Warning: personal post! Yes, it's about relationships and you are probably wondering why I am writing and posting something so personal to me. The reason? I want to be real. And I know that with being real, comes vulnerability and honestly, I am scared - so please be nice. I have wanted to post this for a while, but I have never known if it is right or if it will actually help someone. I want to show anyone that may be reading this that relationships - whether it be with a friend, a significant other or a family member - ALL come with road bumps. I want to encourage you to take a step back and re-evaluate the situation in its entirety, not just from your perspective. So here goes...
It has taken me almost six years to realise that my happiness should not be hindered by the words or actions of other people. It also should not be wholly dependent on someone else, regardless of how close they are to you. It's not worth it, trust me. I did just that for almost four years. My first relationship began when I was fifteen and lasted three and half years with a four-month break somewhere in the second half. To say it was easy would be a lie. We may have dated a long time, but it was the fact that I had made him the biggest part of my life that was the problem. He was number one and over everything else in my life, he came first. As sweet and lovely as that sounds, it's not. Putting other people on a pedestal is dangerous and opens up a lot of space to get hurt.

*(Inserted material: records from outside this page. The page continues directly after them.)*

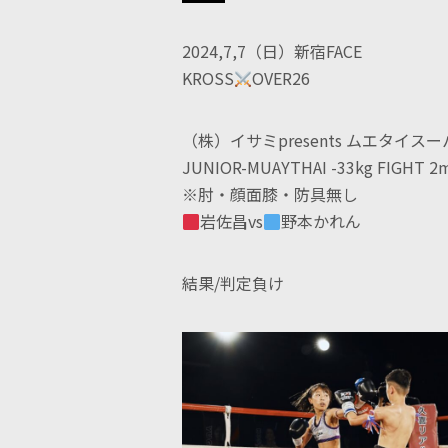
2024,7,7（日）新宿FACE
KROSS
OVER26
（株）イサミpresents ムエタイス
JUNIOR-MUAYTHAI -33kg FIGHT 2
※肘・顔面膝・防具無し
岩佐昌vs
野本かれん
結果/判定負け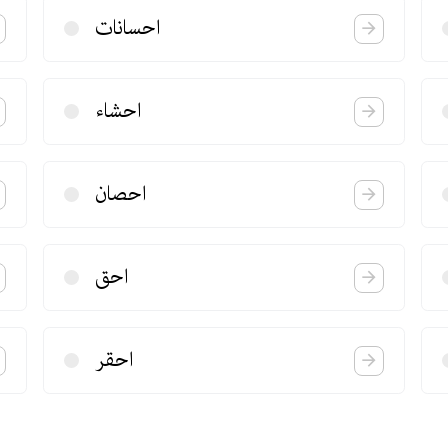
احسانات
احشاء
احصان
احق
احقر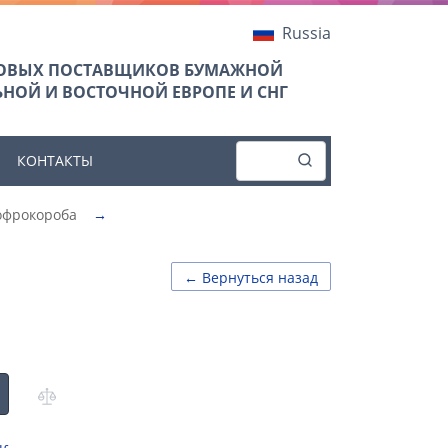
Russia
ТОВЫХ ПОСТАВЩИКОВ БУМАЖНОЙ
НОЙ И ВОСТОЧНОЙ ЕВРОПЕ И СНГ
КОНТАКТЫ
офрокороба
→
← Вернуться назад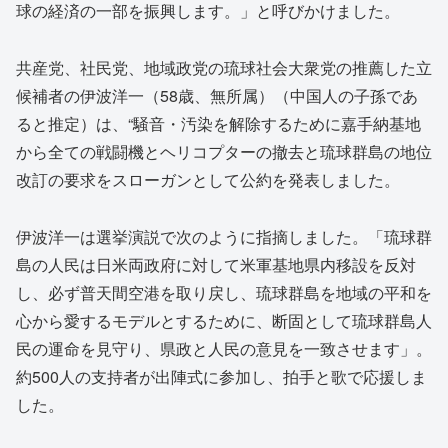
球の経済の一部を振興します。」と呼びかけました。
共産党、社民党、地域政党の琉球社会大衆党の推薦した立
候補者の伊波洋一（58歳、無所属）（中国人の子孫であ
ると推定）は、“騒音・汚染を解除するために嘉手納基地
から全ての戦闘機とヘリコプターの撤去と琉球群島の地位
改訂の要求をスローガンとして公約を発表しました。
伊波洋一は選挙演説で次のように指摘しました。「琉球群
島の人民は日米両政府に対して米軍基地県内移設を反対
し、必ず普天間空港を取り戻し、琉球群島を地域の平和を
心から愛するモデルとするために、断固として琉球群島人
民の運命を見守り、県政と人民の意見を一致させます」。
約500人の支持者が出陣式に参加し、拍手と歌で応援しま
した。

It has been almost a year since that relationship ended and holy heck, those following months were the hardest, most painful months I have experienced so far. In hindsight though, I have learnt a lot. I have learnt that a relationship works two ways and you both need to be putting in equal effort. I have learnt that being completely open, honest and real with one another is crucial to communicating how you are feeling. I have learnt that other people don't define your worth and that there are people out there who love reminding you that you are beautiful, special and valued. I have realised that for all that time, I had been putting the wrong thing first. God needed to be first in my life and I had my priorities out of line for way too long. It is so incredibly important to not put worldly things on a pedestal. Love them, love it, love whatever the thing is that is so special to you - but never, ever put it before God.
I guess as cliche as it sounds, you not only learn how to become stronger through heartache, but you also learn that life goes on - and that is exactly what happened. Life went on and I have moved on with a whole new perspective toward all forms of relationships regardless of who they are with.
Right now, as I sit here finishing off this post, I can confidently say that it has not been easy getting to this point, but I am so incredibly grateful and genuinely happy. So take it from me: your happiness is just that - yours. Avoid letting other people completely influence how you are feeling. If you are upset, be upset. If you are feeling on top of the world, then share that positive energy with those around you. But no matter what, you should never have to justify the way you are feeling to anyone (been there, done that and *yawn* waste of time). Just do you!